▸ **Work request**: Among the entries below, please show each line that carries the word "Deepseek".

▸ **Saved entries**:
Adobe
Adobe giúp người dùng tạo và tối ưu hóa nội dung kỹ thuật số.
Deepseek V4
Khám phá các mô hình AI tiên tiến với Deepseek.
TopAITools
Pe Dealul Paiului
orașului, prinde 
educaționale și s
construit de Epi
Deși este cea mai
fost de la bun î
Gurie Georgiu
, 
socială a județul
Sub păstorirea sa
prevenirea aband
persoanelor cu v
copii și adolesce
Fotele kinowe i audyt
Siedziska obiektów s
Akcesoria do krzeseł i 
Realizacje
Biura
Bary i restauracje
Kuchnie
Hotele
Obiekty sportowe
--
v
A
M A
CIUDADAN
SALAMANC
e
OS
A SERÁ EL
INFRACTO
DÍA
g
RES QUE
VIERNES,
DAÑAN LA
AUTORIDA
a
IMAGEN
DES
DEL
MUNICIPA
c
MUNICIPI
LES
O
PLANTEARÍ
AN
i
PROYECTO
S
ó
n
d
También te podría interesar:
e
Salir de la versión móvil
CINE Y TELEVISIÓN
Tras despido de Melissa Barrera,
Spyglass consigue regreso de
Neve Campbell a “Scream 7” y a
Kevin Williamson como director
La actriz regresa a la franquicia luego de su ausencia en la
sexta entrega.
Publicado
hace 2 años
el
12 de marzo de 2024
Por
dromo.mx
...
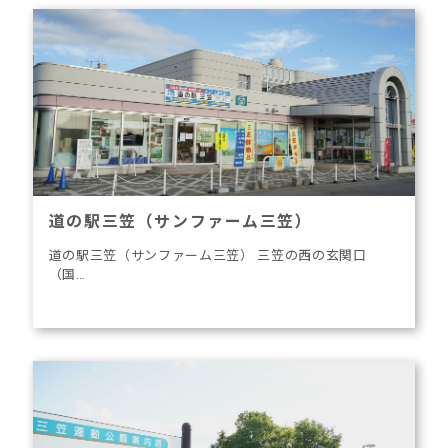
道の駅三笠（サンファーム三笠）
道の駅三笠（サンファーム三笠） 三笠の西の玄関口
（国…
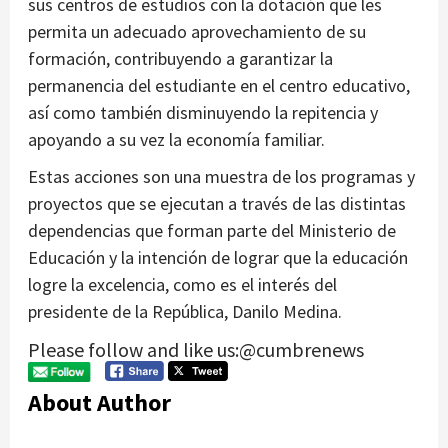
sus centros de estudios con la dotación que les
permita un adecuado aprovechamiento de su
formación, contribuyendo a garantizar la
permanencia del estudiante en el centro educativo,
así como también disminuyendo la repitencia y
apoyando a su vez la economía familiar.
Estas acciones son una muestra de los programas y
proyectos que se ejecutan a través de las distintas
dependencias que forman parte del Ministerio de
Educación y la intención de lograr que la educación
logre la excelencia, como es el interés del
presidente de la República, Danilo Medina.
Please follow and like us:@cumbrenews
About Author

▸ **Solution to the problem**:
Deepseek V4
Khám phá các mô hình AI tiên tiến với Deepseek.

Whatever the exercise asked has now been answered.